Question

The second angle of a triangle is 3 times as large as the first angle. The third angle is 30 degrees more than the first angle. Find the measure for the angles

Answer 1

hope this will help u.. :-)

Answer 2

Given,

2nd angle of a triangle is 3 times the 1st angle.

3rd angle is 30 degrees more than the 1st angle.

To find,

The measure of the angles.

Solution,

Firstly, in the given triangle, let the first angle be x.

It is given that the 2nd angle of the triangle is thrice or 3 times the first angle. So,

2nd angle = 3x.

Also, the 3rd angle is 30° more than the first angle. That is,

3rd angle = (x + 30).

As we know that in a triangle, the sum of all the angles is equal to 180°.

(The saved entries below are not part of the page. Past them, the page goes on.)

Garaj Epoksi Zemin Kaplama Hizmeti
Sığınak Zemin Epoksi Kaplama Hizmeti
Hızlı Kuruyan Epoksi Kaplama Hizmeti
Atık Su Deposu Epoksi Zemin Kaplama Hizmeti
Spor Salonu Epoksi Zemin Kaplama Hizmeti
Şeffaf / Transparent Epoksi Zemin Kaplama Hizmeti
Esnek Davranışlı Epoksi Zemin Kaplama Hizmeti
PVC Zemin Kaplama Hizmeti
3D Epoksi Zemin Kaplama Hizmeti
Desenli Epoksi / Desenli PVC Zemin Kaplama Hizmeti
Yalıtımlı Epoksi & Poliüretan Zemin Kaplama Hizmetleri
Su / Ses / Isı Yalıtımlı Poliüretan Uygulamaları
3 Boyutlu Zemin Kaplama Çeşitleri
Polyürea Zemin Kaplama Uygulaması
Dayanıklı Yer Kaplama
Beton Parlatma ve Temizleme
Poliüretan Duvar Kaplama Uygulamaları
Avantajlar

Thus, for the given triangle, we have,

(x) + (3x) + (x + 30) = 180

Simplifying the above equation,

5x + 30 = 180

⇒ 5x = 180 - 30

⇒ 5x = 150

⇒ x = 30.

From the above value of x, we can see that for the given triangle,

• 1st angle = x = 30°,
• 2nd angle = 3x = 3·(30) = 90°, and,
• 3rd angle = (x + 30) = (30 + 30) = 60°.

Therefore, the three angles of the triangle are 30°, 60°, and 90°.